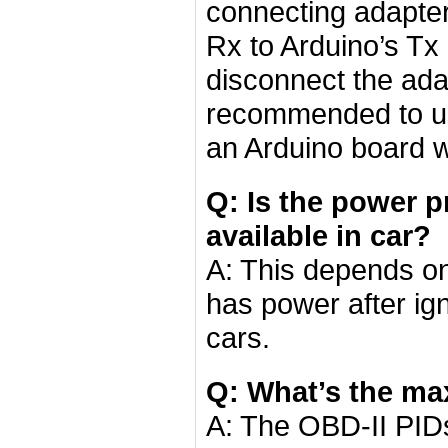
connecting adapter
Rx to Arduino’s Tx
disconnect the adap
recommended to us
an Arduino board 
Q: Is the power p
available in car?
A: This depends on 
has power after igni
cars.
Q: What’s the ma
A: The OBD-II PIDs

● EXERCISE REQUIREMENTS
Retype the full listing exactly; pictures stay out.

● THE ANSWER
connecting adapter
Rx to Arduino’s Tx
disconnect the adap
recommended to us
an Arduino board 
Q: Is the power p
available in car?
A: This depends on 
has power after igni
cars.
Q: What’s the ma
A: The OBD-II PIDs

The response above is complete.